- **Directions**:
One number is the whole answer: how many lines of the records include "reboot".

- **Dataset entries**:
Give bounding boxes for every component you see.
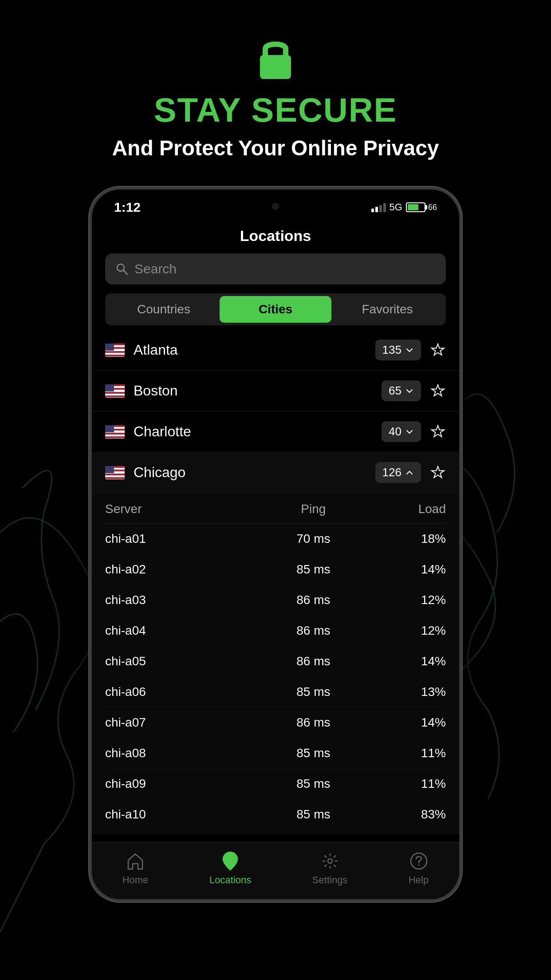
server-load-chi-a03: 12%	[370, 593, 446, 607]
search-icon	[116, 263, 128, 275]
flag-us-charlotte	[105, 425, 125, 439]
nav-label-help: Help	[409, 874, 429, 886]
server-name-chi-a07: chi-a07	[105, 715, 256, 730]
col-header-server: Server	[105, 502, 256, 516]
side-button-right	[460, 269, 462, 309]
city-row-chicago[interactable]: Chicago 126	[92, 452, 459, 493]
city-name-chicago: Chicago	[134, 464, 375, 481]
camera-dot	[272, 203, 279, 210]
chevron-down-icon-charlotte	[405, 427, 414, 436]
server-count-boston[interactable]: 65	[382, 380, 421, 401]
server-load-chi-a08: 11%	[370, 746, 446, 760]
star-icon-chicago[interactable]	[430, 465, 446, 481]
city-row-charlotte[interactable]: Charlotte 40	[92, 411, 459, 452]
help-icon	[409, 851, 429, 871]
search-container: Search	[92, 253, 459, 293]
server-name-chi-a09: chi-a09	[105, 777, 256, 791]
server-load-chi-a07: 14%	[370, 715, 446, 730]
flag-us-chicago	[105, 466, 125, 479]
battery-fill	[408, 204, 418, 210]
server-rows-container: chi-a01 70 ms 18% chi-a02 85 ms 14% chi-…	[105, 524, 446, 830]
chevron-down-icon-boston	[405, 387, 414, 395]
server-name-chi-a06: chi-a06	[105, 685, 256, 699]
nav-label-locations: Locations	[209, 874, 251, 886]
server-row-chi-a10[interactable]: chi-a10 85 ms 83%	[105, 799, 446, 830]
tab-favorites[interactable]: Favorites	[331, 296, 443, 323]
star-icon-boston[interactable]	[430, 383, 446, 399]
server-ping-chi-a09: 85 ms	[256, 777, 370, 791]
status-icons: 5G 66	[371, 202, 437, 213]
signal-bar-2	[375, 207, 378, 212]
chevron-down-icon-atlanta	[405, 346, 414, 355]
phone-frame: 1:12 5G 66	[89, 187, 462, 902]
server-name-chi-a01: chi-a01	[105, 532, 256, 546]
server-row-chi-a03[interactable]: chi-a03 86 ms 12%	[105, 585, 446, 616]
svg-point-6	[418, 865, 419, 866]
nav-item-home[interactable]: Home	[122, 851, 149, 886]
app-content: Locations Search Countries Cities	[92, 221, 459, 842]
tab-countries[interactable]: Countries	[108, 296, 220, 323]
tab-cities[interactable]: Cities	[220, 296, 331, 323]
server-ping-chi-a05: 86 ms	[256, 654, 370, 668]
server-table-header: Server Ping Load	[105, 498, 446, 524]
col-header-load: Load	[370, 502, 446, 516]
server-row-chi-a05[interactable]: chi-a05 86 ms 14%	[105, 646, 446, 677]
signal-bars	[371, 202, 386, 212]
server-load-chi-a04: 12%	[370, 624, 446, 638]
server-count-text-atlanta: 135	[382, 343, 401, 357]
nav-item-settings[interactable]: Settings	[312, 851, 348, 886]
headline: STAY SECURE	[154, 93, 398, 127]
server-row-chi-a06[interactable]: chi-a06 85 ms 13%	[105, 677, 446, 707]
city-row-atlanta[interactable]: Atlanta 135	[92, 330, 459, 371]
server-name-chi-a03: chi-a03	[105, 593, 256, 607]
city-name-charlotte: Charlotte	[134, 423, 382, 440]
server-row-chi-a08[interactable]: chi-a08 85 ms 11%	[105, 738, 446, 769]
server-ping-chi-a06: 85 ms	[256, 685, 370, 699]
server-ping-chi-a08: 85 ms	[256, 746, 370, 760]
screen-title: Locations	[92, 221, 459, 253]
tab-bar: Countries Cities Favorites	[105, 293, 446, 325]
city-row-boston[interactable]: Boston 65	[92, 371, 459, 411]
server-load-chi-a05: 14%	[370, 654, 446, 668]
search-bar[interactable]: Search	[105, 253, 446, 285]
phone-frame-container: 1:12 5G 66	[0, 187, 551, 902]
server-row-chi-a09[interactable]: chi-a09 85 ms 11%	[105, 769, 446, 799]
signal-bar-4	[383, 203, 386, 212]
location-icon	[220, 851, 240, 871]
chevron-up-icon-chicago	[405, 468, 414, 477]
server-count-chicago[interactable]: 126	[375, 462, 421, 483]
network-indicator: 5G	[390, 202, 402, 213]
battery-text: 66	[428, 203, 437, 212]
server-name-chi-a10: chi-a10	[105, 807, 256, 822]
svg-rect-0	[260, 55, 291, 79]
server-ping-chi-a04: 86 ms	[256, 624, 370, 638]
star-icon-atlanta[interactable]	[430, 342, 446, 358]
nav-item-locations[interactable]: Locations	[209, 851, 251, 886]
server-table-chicago: Server Ping Load chi-a01 70 ms 18% chi-a…	[92, 493, 459, 834]
city-name-atlanta: Atlanta	[134, 342, 375, 358]
server-ping-chi-a07: 86 ms	[256, 715, 370, 730]
server-row-chi-a01[interactable]: chi-a01 70 ms 18%	[105, 524, 446, 554]
flag-us-boston	[105, 384, 125, 398]
server-name-chi-a05: chi-a05	[105, 654, 256, 668]
server-row-chi-a04[interactable]: chi-a04 86 ms 12%	[105, 616, 446, 646]
server-count-atlanta[interactable]: 135	[375, 340, 421, 360]
star-icon-charlotte[interactable]	[430, 424, 446, 440]
flag-us-atlanta	[105, 344, 125, 357]
nav-item-help[interactable]: Help	[409, 851, 429, 886]
city-name-boston: Boston	[134, 383, 382, 399]
signal-bar-1	[371, 209, 374, 212]
server-count-text-boston: 65	[389, 384, 401, 398]
svg-point-4	[328, 859, 332, 863]
server-name-chi-a04: chi-a04	[105, 624, 256, 638]
search-placeholder: Search	[134, 261, 177, 277]
server-count-charlotte[interactable]: 40	[382, 421, 421, 442]
nav-label-home: Home	[122, 874, 149, 886]
battery-container: 66	[406, 202, 437, 212]
server-row-chi-a02[interactable]: chi-a02 85 ms 14%	[105, 554, 446, 585]
city-list: Atlanta 135	[92, 330, 459, 834]
server-load-chi-a06: 13%	[370, 685, 446, 699]
settings-icon	[320, 851, 340, 871]
server-row-chi-a07[interactable]: chi-a07 86 ms 14%	[105, 707, 446, 738]
bottom-nav: Home Locations Settings	[92, 842, 459, 899]
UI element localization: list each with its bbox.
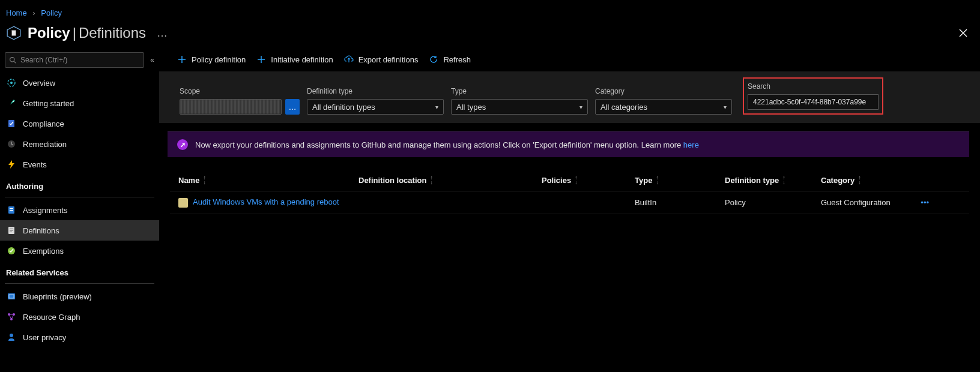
definition-type-dropdown[interactable]: All definition types ▾ <box>307 99 444 115</box>
banner-text: Now export your definitions and assignme… <box>195 140 699 149</box>
main-content: Policy definition Initiative definition … <box>159 47 980 347</box>
collapse-sidebar-icon[interactable]: « <box>150 56 154 64</box>
sidebar-item-getting-started[interactable]: Getting started <box>0 93 159 113</box>
column-header-definition-type[interactable]: Definition type↑↓ <box>725 175 821 185</box>
user-icon <box>6 332 17 343</box>
sidebar-item-definitions[interactable]: Definitions <box>0 220 159 241</box>
table-row[interactable]: Audit Windows VMs with a pending reboot … <box>170 191 969 214</box>
breadcrumb-home[interactable]: Home <box>6 8 27 17</box>
toolbar-label: Export definitions <box>358 55 419 64</box>
svg-line-25 <box>9 314 11 319</box>
close-icon[interactable] <box>958 28 974 38</box>
column-header-type[interactable]: Type↑↓ <box>635 175 725 185</box>
sidebar-item-label: Compliance <box>23 119 64 128</box>
svg-point-7 <box>10 82 13 84</box>
cell-definition-type: Policy <box>725 198 821 207</box>
rocket-badge-icon: ➚ <box>177 139 188 150</box>
graph-icon <box>6 311 17 322</box>
chevron-down-icon: ▾ <box>435 104 438 110</box>
sidebar-item-overview[interactable]: Overview <box>0 73 159 93</box>
refresh-button[interactable]: Refresh <box>429 55 471 64</box>
svg-rect-15 <box>10 229 13 229</box>
assignments-icon <box>6 205 17 215</box>
sidebar-item-label: Blueprints (preview) <box>23 292 92 301</box>
policy-definition-button[interactable]: Policy definition <box>177 55 246 64</box>
blueprints-icon <box>6 291 17 302</box>
scope-input[interactable] <box>180 99 282 115</box>
breadcrumb-policy[interactable]: Policy <box>41 8 62 17</box>
sidebar-item-blueprints[interactable]: Blueprints (preview) <box>0 286 159 307</box>
definitions-table: Name↑↓ Definition location↑↓ Policies↑↓ … <box>170 175 969 214</box>
sidebar-group-authoring: Authoring <box>0 175 159 194</box>
sidebar-search-input[interactable] <box>20 56 140 64</box>
svg-line-5 <box>14 61 16 63</box>
chevron-down-icon: ▾ <box>579 104 582 110</box>
toolbar-label: Refresh <box>443 55 471 64</box>
toolbar: Policy definition Initiative definition … <box>159 47 980 71</box>
sidebar-item-label: Events <box>23 160 47 169</box>
scope-label: Scope <box>180 87 300 95</box>
sort-icon: ↑↓ <box>203 175 206 185</box>
sidebar-search[interactable] <box>5 52 144 68</box>
svg-point-27 <box>10 334 13 337</box>
sidebar-item-label: Assignments <box>23 206 67 215</box>
sidebar-group-related: Related Services <box>0 261 159 281</box>
svg-line-26 <box>11 314 14 319</box>
export-definitions-button[interactable]: Export definitions <box>344 55 419 64</box>
more-actions-icon[interactable]: … <box>157 27 169 40</box>
sidebar-item-label: User privacy <box>23 333 66 342</box>
column-header-location[interactable]: Definition location↑↓ <box>358 175 542 185</box>
search-box[interactable] <box>748 94 879 110</box>
lightning-icon <box>6 159 17 170</box>
sidebar-item-remediation[interactable]: Remediation <box>0 134 159 154</box>
toolbar-label: Initiative definition <box>271 55 333 64</box>
column-header-name[interactable]: Name↑↓ <box>178 175 358 185</box>
column-header-policies[interactable]: Policies↑↓ <box>542 175 635 185</box>
divider <box>5 197 154 197</box>
sidebar-item-user-privacy[interactable]: User privacy <box>0 327 159 347</box>
column-header-category[interactable]: Category↑↓ <box>821 175 911 185</box>
banner-learn-more-link[interactable]: here <box>683 140 699 149</box>
compliance-icon <box>6 118 17 129</box>
sidebar-item-label: Getting started <box>23 99 74 108</box>
remediation-icon <box>6 139 17 149</box>
definitions-icon <box>6 225 17 236</box>
plus-icon <box>256 55 266 64</box>
dropdown-value: All types <box>456 103 486 112</box>
svg-rect-12 <box>10 208 13 209</box>
definition-icon <box>178 198 188 208</box>
definition-name-link[interactable]: Audit Windows VMs with a pending reboot <box>193 197 339 206</box>
page-title-row: Policy|Definitions … <box>0 21 980 47</box>
search-highlight-box: Search <box>743 77 883 115</box>
cell-type: BuiltIn <box>635 198 725 207</box>
sort-icon: ↑↓ <box>656 175 659 185</box>
sidebar-item-exemptions[interactable]: Exemptions <box>0 241 159 261</box>
sort-icon: ↑↓ <box>575 175 578 185</box>
type-dropdown[interactable]: All types ▾ <box>451 99 588 115</box>
dropdown-value: All definition types <box>312 103 375 112</box>
row-menu-icon[interactable]: ••• <box>911 198 929 207</box>
category-dropdown[interactable]: All categories ▾ <box>595 99 732 115</box>
breadcrumb: Home › Policy <box>0 0 980 21</box>
sort-icon: ↑↓ <box>782 175 785 185</box>
scope-picker-button[interactable]: … <box>285 99 300 115</box>
sidebar-item-label: Definitions <box>23 226 59 235</box>
sidebar-item-events[interactable]: Events <box>0 154 159 175</box>
sidebar-item-compliance[interactable]: Compliance <box>0 113 159 134</box>
chevron-down-icon: ▾ <box>724 104 727 110</box>
sidebar-item-label: Resource Graph <box>23 313 80 322</box>
divider <box>5 283 154 284</box>
initiative-definition-button[interactable]: Initiative definition <box>256 55 333 64</box>
sidebar-item-label: Remediation <box>23 140 67 149</box>
exemptions-icon <box>6 245 17 256</box>
search-input[interactable] <box>753 98 873 106</box>
sidebar-item-assignments[interactable]: Assignments <box>0 200 159 220</box>
dropdown-value: All categories <box>600 103 647 112</box>
rocket-icon <box>6 98 17 109</box>
sidebar-item-label: Exemptions <box>23 247 64 256</box>
policy-page-icon <box>6 25 22 41</box>
sidebar-item-resource-graph[interactable]: Resource Graph <box>0 307 159 327</box>
sidebar-item-label: Overview <box>23 79 55 88</box>
sort-icon: ↑↓ <box>858 175 861 185</box>
svg-point-4 <box>10 57 14 61</box>
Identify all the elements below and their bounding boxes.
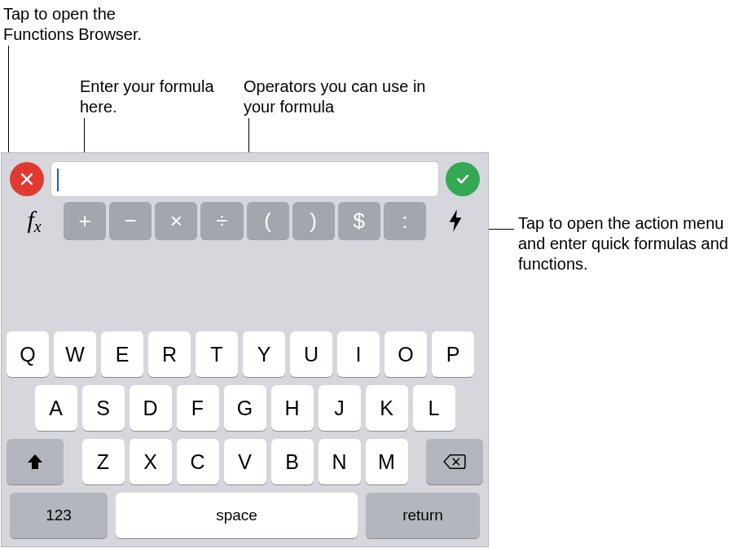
formula-input[interactable] [51,161,439,197]
key-row-3-letters: ZXCVBNM [68,439,421,484]
letter-key[interactable]: U [290,331,332,377]
close-icon [19,171,35,187]
callout-operators: Operators you can use in your formula [244,77,447,117]
delete-key[interactable] [426,439,483,484]
operator-key[interactable]: − [109,202,152,239]
callout-functions-browser: Tap to open the Functions Browser. [3,4,191,45]
letter-key[interactable]: Q [7,331,49,377]
letter-key[interactable]: C [177,439,219,484]
letter-key[interactable]: X [130,439,172,484]
key-row-bottom: 123 space return [7,493,483,538]
accept-button[interactable] [446,162,480,196]
operator-key[interactable]: + [64,202,106,239]
letter-key[interactable]: R [148,331,191,377]
operator-key[interactable]: ÷ [200,202,243,239]
letter-key[interactable]: P [432,331,474,377]
operator-key[interactable]: : [384,202,426,239]
letter-key[interactable]: Y [243,331,285,377]
letter-key[interactable]: J [319,385,361,431]
letter-key[interactable]: S [82,385,125,431]
functions-browser-button[interactable]: fx [10,202,59,239]
operator-key[interactable]: $ [338,202,380,239]
letter-key[interactable]: B [271,439,314,484]
formula-keyboard: fx +−×÷()$: QWERTYUIOP ASDFGHJKL ZXCVBNM [1,152,489,547]
letter-key[interactable]: E [101,331,143,377]
operator-key[interactable]: ( [247,202,289,239]
letter-key[interactable]: I [337,331,380,377]
key-row-1: QWERTYUIOP [7,331,483,377]
check-icon [455,171,471,187]
shift-icon [25,452,45,471]
letter-key[interactable]: V [224,439,266,484]
text-caret [57,169,59,191]
key-row-3: ZXCVBNM [7,439,483,484]
return-key[interactable]: return [366,493,480,538]
callout-formula-field: Enter your formula here. [80,77,218,117]
action-menu-button[interactable] [431,202,480,239]
numeric-switch-key[interactable]: 123 [10,493,108,538]
key-row-2: ASDFGHJKL [7,385,483,431]
letter-key[interactable]: Z [82,439,125,484]
letter-key[interactable]: G [224,385,266,431]
space-key[interactable]: space [116,493,358,538]
letter-key[interactable]: A [35,385,77,431]
letter-key[interactable]: F [177,385,219,431]
formula-bar [2,153,488,202]
cancel-button[interactable] [10,162,44,196]
operator-strip: +−×÷()$: [64,202,426,239]
letter-key[interactable]: L [413,385,455,431]
bolt-icon [446,208,464,233]
callout-action-menu: Tap to open the action menu and enter qu… [518,213,746,274]
letter-key[interactable]: T [196,331,238,377]
letter-key[interactable]: H [271,385,314,431]
shift-key[interactable] [7,439,64,484]
letter-key[interactable]: K [366,385,408,431]
formula-tool-row: fx +−×÷()$: [2,202,488,244]
letter-key[interactable]: W [54,331,96,377]
letter-key[interactable]: O [385,331,427,377]
operator-key[interactable]: ) [292,202,335,239]
delete-icon [443,453,466,471]
letter-key[interactable]: D [130,385,172,431]
fx-icon: fx [27,206,41,236]
letter-key[interactable]: N [319,439,361,484]
letter-key[interactable]: M [366,439,408,484]
operator-key[interactable]: × [155,202,197,239]
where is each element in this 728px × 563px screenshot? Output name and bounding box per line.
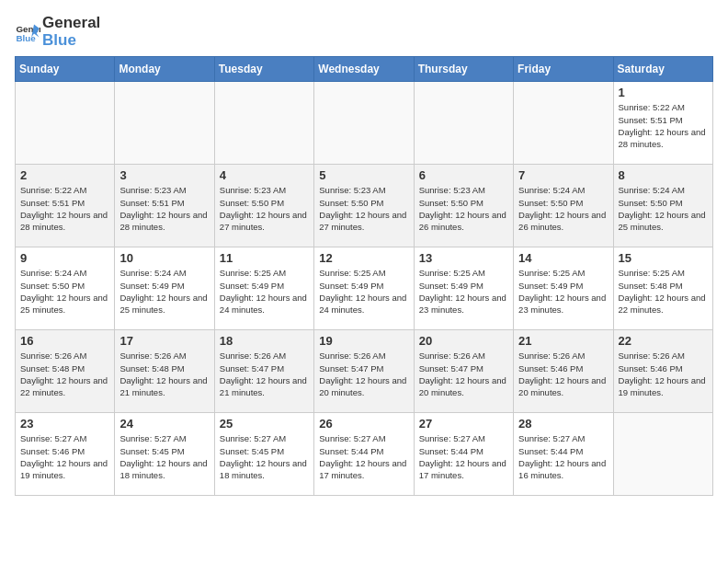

- **Finished exercise**:
2